Biologi konservasi mengalami perubahan terkait rencana strategis yang akan diambil untuk melindungi keanekaragaman hayati. Melestarikan keanekaragaman hayati global merupakan prioritas dalam rencana konservasi strategis yang dirancang untuk melibatkan kebijakan publik dan isu yang berpengaruh di dalam masyarakat, ekosistem, dan budaya dalam skala lokal, regional dan global. Rencana aksi yang disusun mengidentifikasi cara mempertahankan kesejahteraan manusia menggunakan modal alam, modal pasar, dan layanan ekosistem.

Dalam Pedoman Uni Eropa 1999/22/EC, kebun binatang digambarkan memiliki peran dalam pelestarian keanekaragaman hayati hewan liar dengan melakukan penelitian atau berpartisipasi dalam program pemuliaan.

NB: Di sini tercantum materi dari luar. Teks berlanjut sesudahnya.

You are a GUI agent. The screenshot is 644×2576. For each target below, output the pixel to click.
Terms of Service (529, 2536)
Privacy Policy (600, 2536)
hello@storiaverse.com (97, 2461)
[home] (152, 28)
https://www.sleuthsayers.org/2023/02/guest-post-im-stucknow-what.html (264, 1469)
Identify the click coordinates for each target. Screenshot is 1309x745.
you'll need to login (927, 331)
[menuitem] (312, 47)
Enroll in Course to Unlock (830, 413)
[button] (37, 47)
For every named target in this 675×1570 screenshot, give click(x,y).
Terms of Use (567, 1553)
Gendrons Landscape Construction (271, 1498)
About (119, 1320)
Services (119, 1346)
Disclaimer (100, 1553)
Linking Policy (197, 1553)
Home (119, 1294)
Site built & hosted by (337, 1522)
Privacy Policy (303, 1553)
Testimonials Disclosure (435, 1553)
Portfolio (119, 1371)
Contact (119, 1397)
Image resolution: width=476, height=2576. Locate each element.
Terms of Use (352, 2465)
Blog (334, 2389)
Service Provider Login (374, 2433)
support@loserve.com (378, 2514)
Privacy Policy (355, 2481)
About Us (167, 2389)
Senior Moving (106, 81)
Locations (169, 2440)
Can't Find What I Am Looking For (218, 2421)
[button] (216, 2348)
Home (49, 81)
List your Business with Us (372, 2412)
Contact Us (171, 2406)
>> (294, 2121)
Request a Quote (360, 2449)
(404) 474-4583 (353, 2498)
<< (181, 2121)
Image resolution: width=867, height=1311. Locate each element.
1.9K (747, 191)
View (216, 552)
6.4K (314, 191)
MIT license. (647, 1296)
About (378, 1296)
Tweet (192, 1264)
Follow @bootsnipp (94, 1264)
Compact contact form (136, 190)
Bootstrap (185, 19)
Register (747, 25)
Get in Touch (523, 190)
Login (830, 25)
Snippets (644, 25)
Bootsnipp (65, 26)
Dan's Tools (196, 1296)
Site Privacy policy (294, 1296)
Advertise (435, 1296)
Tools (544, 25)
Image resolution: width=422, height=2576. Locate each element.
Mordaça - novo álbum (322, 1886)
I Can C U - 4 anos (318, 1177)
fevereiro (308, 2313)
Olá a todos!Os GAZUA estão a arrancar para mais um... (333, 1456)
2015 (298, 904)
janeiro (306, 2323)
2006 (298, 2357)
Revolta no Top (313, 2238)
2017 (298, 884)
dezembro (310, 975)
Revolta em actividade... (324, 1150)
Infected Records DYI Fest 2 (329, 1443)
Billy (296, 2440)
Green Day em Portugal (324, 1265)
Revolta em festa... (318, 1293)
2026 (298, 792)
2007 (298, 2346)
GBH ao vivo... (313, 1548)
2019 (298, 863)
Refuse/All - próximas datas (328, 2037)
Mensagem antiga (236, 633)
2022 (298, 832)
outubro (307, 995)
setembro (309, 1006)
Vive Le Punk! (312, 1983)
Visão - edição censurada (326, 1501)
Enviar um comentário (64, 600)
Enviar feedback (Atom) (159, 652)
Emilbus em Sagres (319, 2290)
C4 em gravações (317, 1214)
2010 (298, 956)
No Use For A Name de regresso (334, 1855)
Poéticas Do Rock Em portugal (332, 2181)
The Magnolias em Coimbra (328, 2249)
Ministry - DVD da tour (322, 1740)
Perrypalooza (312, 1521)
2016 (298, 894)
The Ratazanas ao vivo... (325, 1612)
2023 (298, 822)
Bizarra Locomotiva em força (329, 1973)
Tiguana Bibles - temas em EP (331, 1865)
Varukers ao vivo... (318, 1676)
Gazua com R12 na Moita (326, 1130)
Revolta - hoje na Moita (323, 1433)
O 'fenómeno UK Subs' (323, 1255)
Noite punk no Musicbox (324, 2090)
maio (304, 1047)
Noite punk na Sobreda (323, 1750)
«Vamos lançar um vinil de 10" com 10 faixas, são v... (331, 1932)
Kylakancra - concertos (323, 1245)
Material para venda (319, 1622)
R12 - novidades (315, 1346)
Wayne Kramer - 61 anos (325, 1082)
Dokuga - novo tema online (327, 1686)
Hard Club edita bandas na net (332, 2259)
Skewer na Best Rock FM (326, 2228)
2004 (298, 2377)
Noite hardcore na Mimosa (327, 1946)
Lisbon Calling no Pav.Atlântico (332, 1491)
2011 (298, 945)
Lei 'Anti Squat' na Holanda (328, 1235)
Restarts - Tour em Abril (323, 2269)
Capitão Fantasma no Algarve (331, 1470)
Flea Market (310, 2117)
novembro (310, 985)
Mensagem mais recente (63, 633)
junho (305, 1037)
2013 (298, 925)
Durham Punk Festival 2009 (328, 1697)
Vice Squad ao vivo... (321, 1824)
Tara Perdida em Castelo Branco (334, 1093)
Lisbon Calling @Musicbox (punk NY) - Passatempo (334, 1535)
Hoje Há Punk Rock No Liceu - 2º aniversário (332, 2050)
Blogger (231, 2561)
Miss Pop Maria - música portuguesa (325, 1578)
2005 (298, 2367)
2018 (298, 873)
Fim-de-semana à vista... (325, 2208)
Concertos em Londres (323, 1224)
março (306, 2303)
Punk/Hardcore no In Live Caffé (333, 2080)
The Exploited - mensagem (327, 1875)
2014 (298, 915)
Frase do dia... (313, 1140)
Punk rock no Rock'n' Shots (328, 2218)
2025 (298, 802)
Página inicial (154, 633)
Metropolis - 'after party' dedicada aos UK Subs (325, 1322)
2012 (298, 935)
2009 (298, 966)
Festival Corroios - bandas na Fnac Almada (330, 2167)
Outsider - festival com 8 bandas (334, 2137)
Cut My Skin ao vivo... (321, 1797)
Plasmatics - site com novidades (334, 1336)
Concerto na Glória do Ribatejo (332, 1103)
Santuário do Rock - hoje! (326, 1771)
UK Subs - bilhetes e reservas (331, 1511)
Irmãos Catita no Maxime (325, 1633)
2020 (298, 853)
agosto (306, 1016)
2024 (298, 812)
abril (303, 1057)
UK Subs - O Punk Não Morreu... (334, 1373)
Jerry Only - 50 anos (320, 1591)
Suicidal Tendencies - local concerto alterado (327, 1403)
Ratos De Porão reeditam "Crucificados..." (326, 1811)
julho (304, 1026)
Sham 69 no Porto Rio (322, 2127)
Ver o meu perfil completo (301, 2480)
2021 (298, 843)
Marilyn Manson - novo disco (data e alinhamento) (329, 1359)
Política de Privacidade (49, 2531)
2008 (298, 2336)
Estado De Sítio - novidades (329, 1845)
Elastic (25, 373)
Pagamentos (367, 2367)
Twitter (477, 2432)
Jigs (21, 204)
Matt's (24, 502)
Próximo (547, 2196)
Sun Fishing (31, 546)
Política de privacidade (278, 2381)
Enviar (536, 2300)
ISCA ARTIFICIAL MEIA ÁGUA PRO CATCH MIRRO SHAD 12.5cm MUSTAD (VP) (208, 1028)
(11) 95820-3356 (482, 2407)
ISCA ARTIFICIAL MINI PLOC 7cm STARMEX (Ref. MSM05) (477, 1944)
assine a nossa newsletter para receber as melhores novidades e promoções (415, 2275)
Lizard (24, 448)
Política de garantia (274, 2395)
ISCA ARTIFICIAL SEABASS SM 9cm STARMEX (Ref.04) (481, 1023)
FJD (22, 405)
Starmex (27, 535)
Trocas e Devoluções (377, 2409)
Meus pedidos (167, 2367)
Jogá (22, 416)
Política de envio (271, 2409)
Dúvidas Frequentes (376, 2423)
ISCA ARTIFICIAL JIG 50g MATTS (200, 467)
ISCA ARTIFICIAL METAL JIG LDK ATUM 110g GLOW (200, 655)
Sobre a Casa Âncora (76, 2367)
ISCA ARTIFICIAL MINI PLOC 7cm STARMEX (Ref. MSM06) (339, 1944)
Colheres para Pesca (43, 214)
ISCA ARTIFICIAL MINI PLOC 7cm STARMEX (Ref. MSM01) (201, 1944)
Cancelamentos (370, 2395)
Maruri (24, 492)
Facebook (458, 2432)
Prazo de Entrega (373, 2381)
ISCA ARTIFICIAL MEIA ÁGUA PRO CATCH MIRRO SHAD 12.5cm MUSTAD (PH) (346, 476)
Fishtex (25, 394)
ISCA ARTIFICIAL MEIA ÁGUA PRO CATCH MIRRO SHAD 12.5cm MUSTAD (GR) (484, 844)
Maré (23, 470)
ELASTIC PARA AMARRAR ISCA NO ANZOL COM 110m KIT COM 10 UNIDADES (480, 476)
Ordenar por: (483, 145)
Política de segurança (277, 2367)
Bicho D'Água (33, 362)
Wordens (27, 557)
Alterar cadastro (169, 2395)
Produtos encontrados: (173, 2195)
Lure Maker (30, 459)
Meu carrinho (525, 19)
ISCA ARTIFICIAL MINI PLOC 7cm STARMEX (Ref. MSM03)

  • Teknik perlindungan dan pemulihan

Penghilangan spesies eksotik akan memungkinkan spesies yang telah terdampak negatif oleh mereka untuk memulihkan relung ekologinya kembali. Spesies eksotik yang telah menjadi hama dapat diidentifikasi secara taksonomi (misalnya dengan Sistem Identifikasi Otomatis Digital [DAISY], dengan menggunakan kode batang kehidupan). Secara praktis, penghilangan hanya dilakukan pada kelompok individu besar karena pertimbangan biaya ekonomi.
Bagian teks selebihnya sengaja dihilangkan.